Writing a transform input iterator isn't amazingly hard, it is just a bunch of boilerplate. Simply look at the axioms of input iterator, write a type that stores an arbitrary iterator and forwards most methods to it.
It also stores some function. On * and ->, call the function on the dereferenced iterator.

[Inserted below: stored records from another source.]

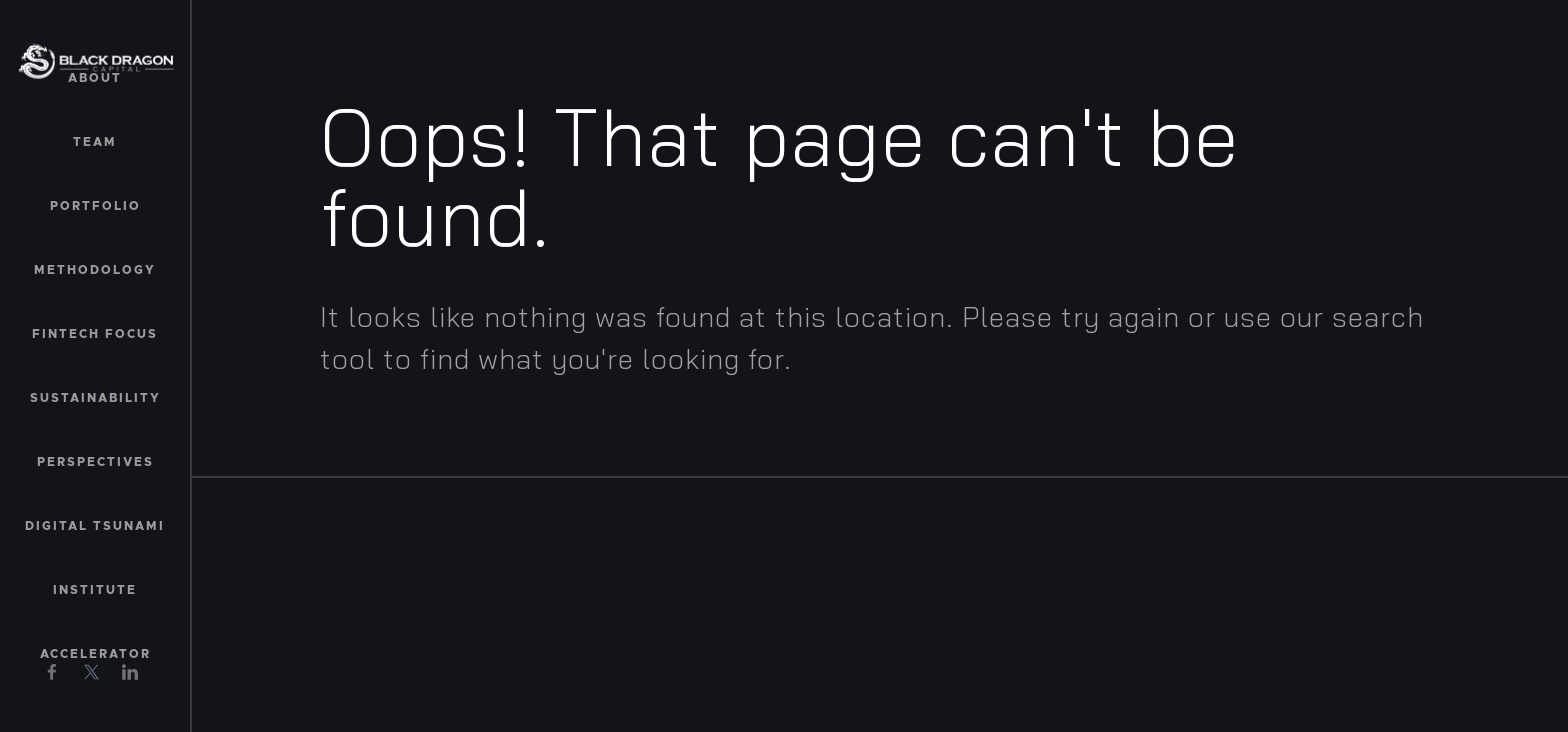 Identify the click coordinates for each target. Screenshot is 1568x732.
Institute (95, 590)
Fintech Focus (95, 334)
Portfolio (95, 206)
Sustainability (95, 398)
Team (95, 142)
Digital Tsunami (95, 526)
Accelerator (95, 654)
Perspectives (95, 462)
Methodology (95, 270) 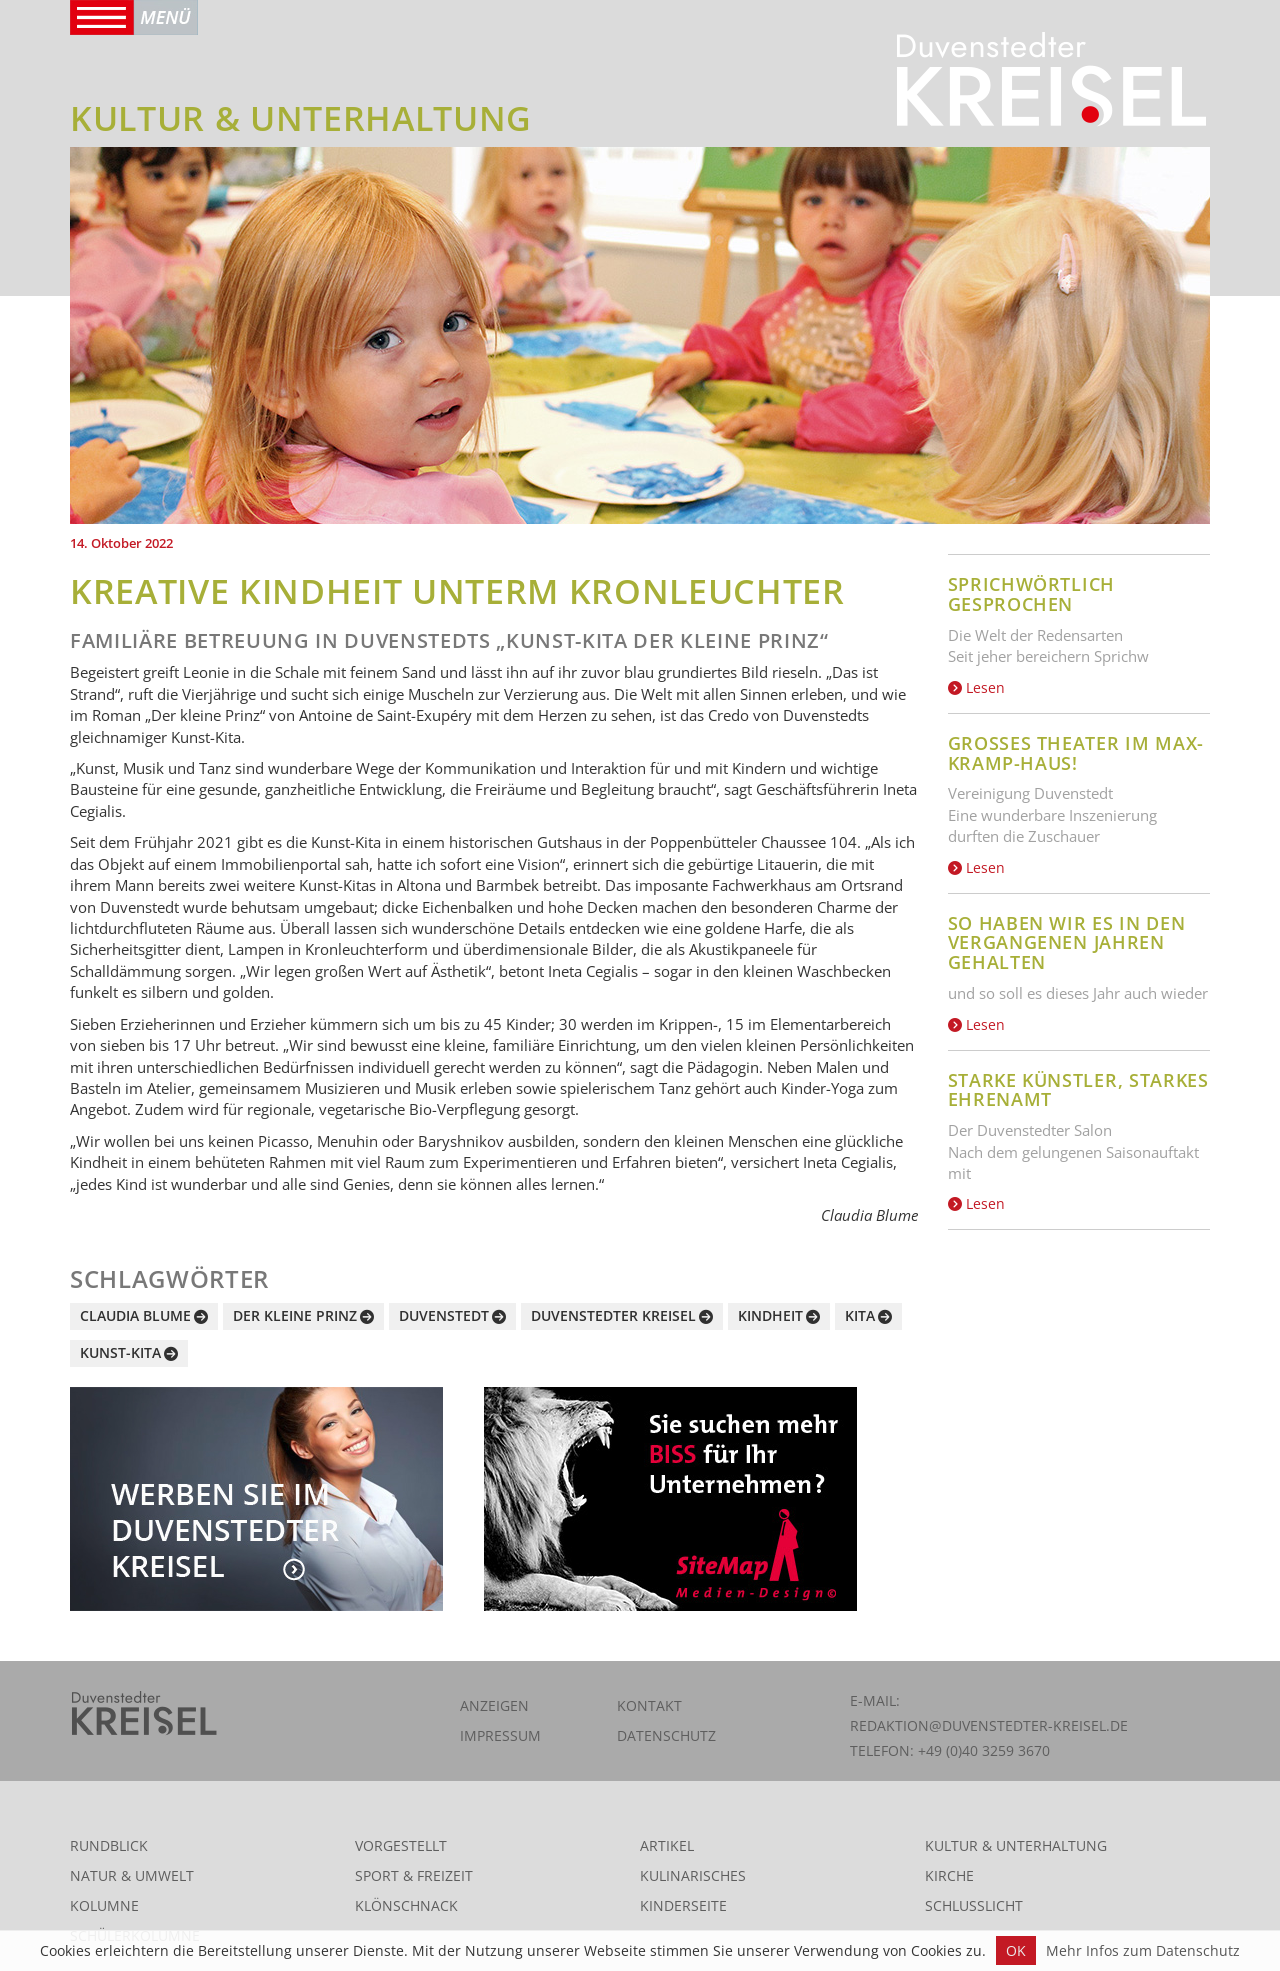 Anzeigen (494, 1705)
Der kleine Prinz (295, 1315)
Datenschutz (666, 1735)
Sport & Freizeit (414, 1875)
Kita (860, 1315)
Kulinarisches (693, 1875)
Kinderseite (683, 1905)
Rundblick (109, 1845)
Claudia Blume (135, 1315)
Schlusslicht (974, 1905)
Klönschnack (406, 1905)
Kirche (949, 1875)
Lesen (976, 687)
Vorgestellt (401, 1845)
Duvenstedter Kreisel (613, 1315)
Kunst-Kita (120, 1352)
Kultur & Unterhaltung (1016, 1845)
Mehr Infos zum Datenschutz (1143, 1950)
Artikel (667, 1845)
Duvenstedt (444, 1315)
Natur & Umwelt (132, 1875)
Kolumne (104, 1905)
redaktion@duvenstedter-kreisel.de (989, 1725)
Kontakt (649, 1705)
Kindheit (770, 1315)
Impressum (500, 1735)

template<class It, class F>
struct transform_iterator_t {
using reference=std::result_of_t<F const&(typename std::iterator_traits<It>::reference)>;
using value_type=reference;
using difference_type=std::ptrdiff_t;
using pointer=value_type*;
using iterator_category=std::input_iterator_tag;
using self=transform_iterator_t;
It it;
F f;
friend bool operator!=( self const& lhs, self const& rhs ) {
return lhs.it != rhs.it;
}
friend bool operator==( self const& lhs, self const& rhs ) {
return !(lhs!=rhs);
}
self& operator++() {
++it;
return *this;
}
self operator++(int) {
auto r = *this;
++*this;
return r;
}
reference operator*() const {
return f(*it);
}
pointer operator->() const {
// dangerous
return std::addressof( **this );
}
};
template<class F>
auto iterator_transformer( F&& f ) {
return [f=std::forward<F>(f)](auto it){
return transform_iterator_t<decltype(it), std::decay_t<decltype(f)>>{
std::move(it), f
};
};
}
template<class F>
auto range_transfromer( F&& f ) {
auto t = iterator_transformer(std::forward<F>(f));
return [t=std::move(t)](auto&&...args){
auto tmp = range( decltype(args)(args)... );
return range( t(tmp.begin()), t(tmp.end()) );
};
}
Live example of transformer.
And if we add -- we can even use ostream iterator.
Note that std::prev requires a bidirectional iterator, which requires forward iterator concept, which requires that the transform iterator return an actual reference, which is a pain.